Saved data entries:
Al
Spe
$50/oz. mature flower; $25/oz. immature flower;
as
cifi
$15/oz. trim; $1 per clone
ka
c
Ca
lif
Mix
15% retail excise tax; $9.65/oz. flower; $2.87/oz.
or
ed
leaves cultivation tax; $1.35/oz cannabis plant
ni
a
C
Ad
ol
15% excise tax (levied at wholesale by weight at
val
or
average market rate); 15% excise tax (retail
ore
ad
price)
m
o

**Problem description**
Each record must be repeated exactly as it is.

**Solution for this problem**
Al
Spe
$50/oz. mature flower; $25/oz. immature flower;
as
cifi
$15/oz. trim; $1 per clone
ka
c
Ca
lif
Mix
15% retail excise tax; $9.65/oz. flower; $2.87/oz.
or
ed
leaves cultivation tax; $1.35/oz cannabis plant
ni
a
C
Ad
ol
15% excise tax (levied at wholesale by weight at
val
or
average market rate); 15% excise tax (retail
ore
ad
price)
m
o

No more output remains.